Optimizing for Savings: Cleaning Your [Ware]house

Published in

Mercado Libre Tech

9 min readMar 22, 2024

Have you noticed that the more time you spend at home, the more disorder seems to accumulate? As the day goes by, the kitchen starts to fill up with things to clean: the breakfast cup, the juice glass that you drank from, the lunch dishes you said “I’ll clean later.” And before you know it, the sink is full of dirty items. When you want to use the kitchen, you’ll first have to take a good amount of time to clean everything and put each thing in its place. It becomes necessary, then, to maintain a minimum order during the day, so that when the night comes, you can spend that time doing things you enjoy, like pursuing hobbies, engaging in self-care, or simply relaxing.

Well, a data warehouse is not much different. Data models are dynamic creatures that change and transform with greater or lesser frequency, depending on the model. This presents a challenge for data teams that need to keep the data model consistent, coherent, and at the same time, flexible enough to meet the needs of both business and users. And, just like in your house, it is necessary to keep it clean and clutter-free; otherwise, disorder gets out of control, and then it will cost twice as much to put things back in their place.

This is the reason why in the Commerce Benefits Team here at Mercado Libre, we put on our gloves and set out to clean our warehouse. We believed, and confirmed, that this refining process would lead us not only to an efficient model but also to cost reduction. Just as a dirty house costs time, effort and money to clean if not maintained, similarly, a disorganized, decentralized and poorly maintained data warehouse is costly. We started by applying this methodology to our Coupons model and then extended it to the entire Benefits model. We worked on a total of 110 jobs and 114 tables over a period of 3 months.

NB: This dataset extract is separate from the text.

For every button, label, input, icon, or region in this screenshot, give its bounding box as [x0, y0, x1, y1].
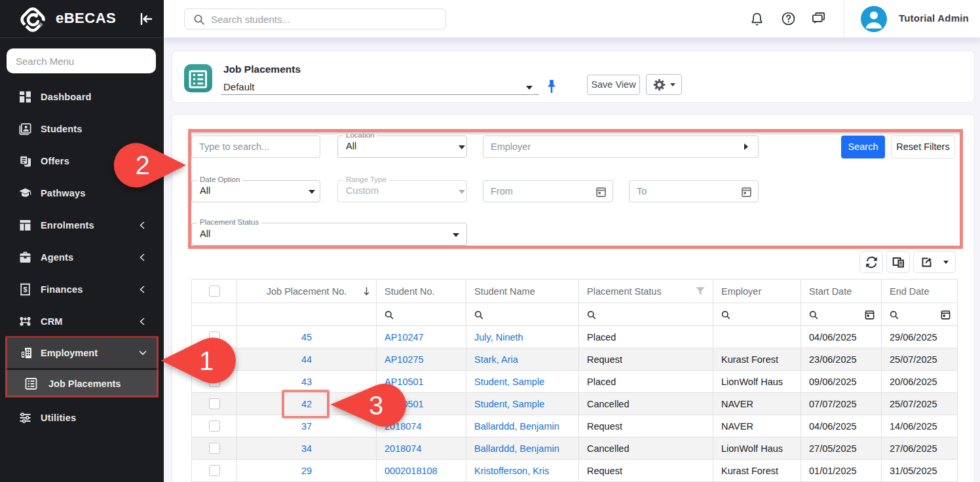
svg-text:$: $ — [23, 285, 27, 293]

While striving to achieve this, Data Mesh arose — a novel paradigm of Infrastructure and Culture developed by Mercado Libre’s IT team. This paradigm empowers each Data Team with a Domain, a self-managed environment. This helped us complete a vision where not only would the data warehouse be efficient and optimal, but also where we would gain total ownership over our data products. You can learn more about this new paradigm by reading Ignacio Weinberg’s article Data Mesh @ MELI: Building Highways for Thousands of Data Producers. Consequently, our task expanded beyond cleaning and streamlining the model to include migrating our tables and jobs to this new environment. To reach both goals, our strategy was to bring into our domain only those elements that had undergone this cleaning and optimization process. Now, let’s take a deep dive into it.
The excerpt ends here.